The response to Missed Call Do, Kahaani Suno! surprised us. Over two months from when the lockdown began, 1,60,000 children called in and listened to 3,60,000 audio stories. The tremendous response showed that the time for this campaign was right, and that it was indeed helping to spread the joy of reading to children across the length and breadth of India. 

And we didn’t stop there. Goshticha Shaniwar, a reading programme implemented by StoryWeaver in partnership with UNICEF, Maharashtra State Council of Educational Research & Training (MSCERT) and Integrated Child Development Services (ICDS) Maharashtra was co-created and designed to instil the joy of reading by providing quality reading material every week to students from grades 1 to 8, reaching 65,000 schools across the state of Maharashtra.

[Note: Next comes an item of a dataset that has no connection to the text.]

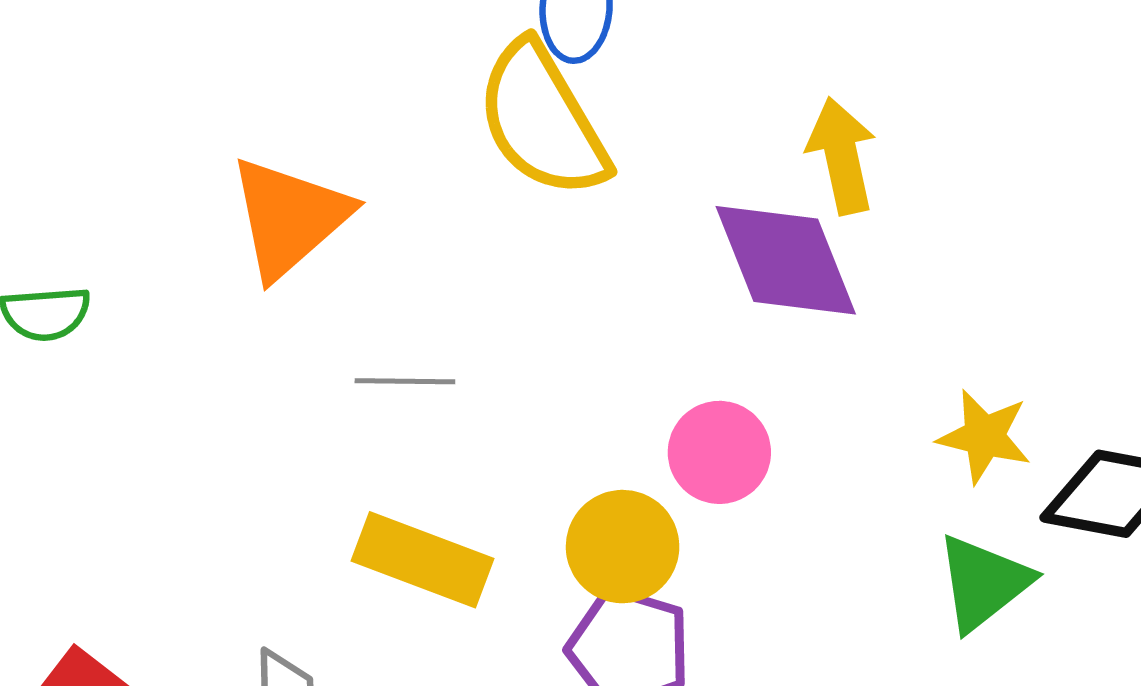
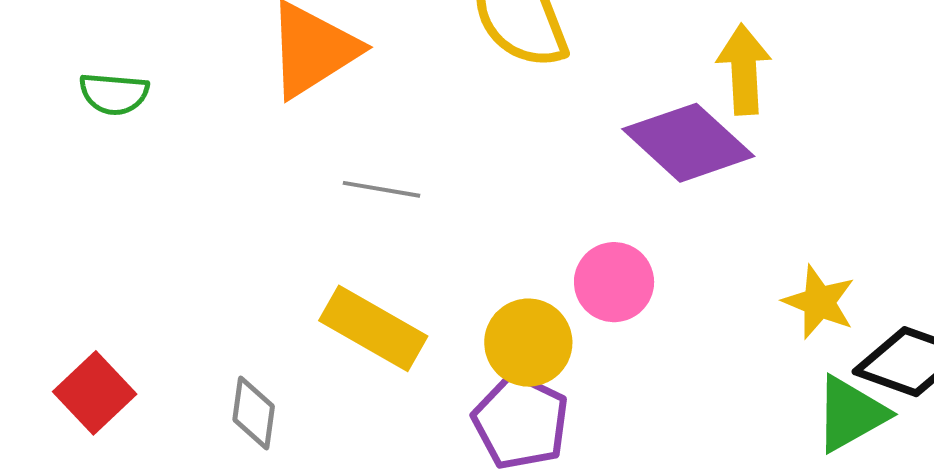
purple diamond: (786, 260) -> (688, 143), turned -35
green triangle: (983, 583) -> (851, 414), moved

Content is disseminated via WhatsApp to teachers, who then use online and offline channels to ensure that all students can access storybooks even if they do not have access to digital technology. Every week students receive book posters, digital storybooks and an accompanying activity.

Many of the things we had taken for granted in past years, were not possible this year. One such initiative was One Day, One Story, our highly anticipated annual storytelling campaign celebrating International Literacy Day on September 8th. Typically One Day, One Story would see thousands of volunteer-driven storytelling sessions happen all over India and the world, around the storybooks selected for that year. Last year, children everywhere put on their dancing shoes with Gappu Can’t Dance written by Menaka Raman and illustrated by Krishna Chandran, and shattered gender stereotypes with The Weightlifting Princess, written by Sowmya Rajendran and illustrated by Debasmita Dasgupta. 

This year, children were regaled with the tales of Akku who learns, with a little help from her father, what to do when she feels angry in Angry Akku, written and illustrated by Vinayak Varma. Not to mention the adventures of T. Sundari, the hero of The Girl Who Could Not Stop Laughing written by Meera Ganapathi and illustrated by ROSH. We selected these storybooks to help children navigate what has been an incredibly challenging year for them. One Day, One Story in 2020 went completely online, with storytelling sessions being conducted on Zoom, social media and Whatsapp. Thousands of storytellers all across India did video readalouds of the books, and what made it even more special was that a host of celebrities joined in the movement to spread the joy of reading far and wide! We even had storytelling videos of the storybooks in sign language.

We can all agree that it’s been quite a year – not just for us but for children of all ages, everywhere. As we all continue to adjust and adapt to this new normal brought about by the Covid-19 pandemic, we must continue to remember the challenges that children are facing, and continue to work together to do whatever it takes to keep children reading, learning and growing, each and every day.